Laurence England has posted the letter he received from Bishop McMahon in which the good Bishop attempts to defend the work of the CES regarding its input to the sex education aspect of the DCSF Bill. Bishop McMahon states:
"As the Bill stands at the present time, it will not be made statutory for Catholic Schools to promote abortion, contraception and homosexuality.
I suggested in a comment over on Fr. Ray Blake's blog, that the CES/Bishop McMahon position hangs on what they mean by that word 'promote'.
Lord Alton, a prominent Catholic peer, believes that teaching children how to get an abortion, is promotion of, rather than information about, abortion.

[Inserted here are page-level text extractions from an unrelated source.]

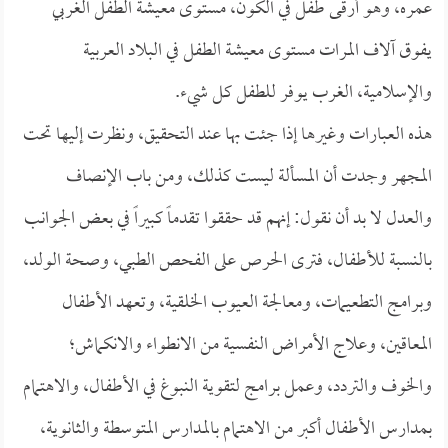
عمره، وهو أرقى طفل في الكون، مستوى معيشة الطفل الغربي
يفوق آلاف المرات مستوى معيشة الطفل في البلاد العربية
والإسلامية، الغرب يوفر للطفل كل شيء.
هذه العبارات وغيرها إذا جئت بها عند التحقيق، ونظرت إليها تحت
المجهر وجدت أن المسألة ليست كذلك، ومن باب الإنصاف
والعدل لا بد أن نقول: إنهم قد حققوا تقدماً كبيراً في بعض الجوانب
بالنسبة للأطفال، فترى الحرص على الفحص الطبي، وصحة الولد،
وبرامج التطعيمات، ومعالجة العيوب الخلقية، وتعهد الأطفال
المعاقين، وعلاج الأمراض النفسية من الانطواء والانكماش؛
والخوف والتردد، وعمل برامج لتقوية النبوغ في الأطفال، والاهتمام
بمدارس الأطفال أكبر من الاهتمام بالمدارس المتوسطة والثانوية،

This is a part of the Hansard record of Lord Alton's speech in the House of Lords on the 8th March 2010:
"Last week, I tabled a Written Question to the Government, indicating my intention to raise this point. It was reported in the media that:
"Catholic schools must teach pupils where to access an abortion, Schools Secretary Ed Balls has said".Mr Balls said this on the "Today" programme:
This is not a trivial matter, and I hope that the Government realise the implications. The Government need to understand that such a fundamental attack on the character and ethos of faith schools will create a crisis of conscience for parents and teachers alike. After their inept handling of the adoption agencies issue, the Government should understand the enormity of this question which they have opened.
As someone who left a political party when it said that abortion had to be a party policy rather than a matter of conscience, I can say with some feeling that Catholics and many others will not meekly accept that their children should routinely be taught how to procure abortions. That is promotion, not information, and the Government really do need to clarify the difference between the two. This is a wholly unacceptable assault on the rights of conscience, beliefs, the integrity of religious foundations, and the integrity of families." (my emphasis)
Had Bishop McMahon included in his letter to Laurence England, a statement that Catholic schools would not teach children how to access abortion (or indeed contraception), that could possibly have put the CES in the sort of direct confrontation with the Ed Balls department, that Bishop McMahon believes would not achieve anything. However, we are now in the deeply worrying situation whereby a failure to stand up against "such a fundamental attack on the character and ethos of faith schools" could result in Catholic schools teaching children how to procure an abortion, whilst simultaneously claiming that this does not promote abortion to children, and is consistent with the ethos of a Catholic school.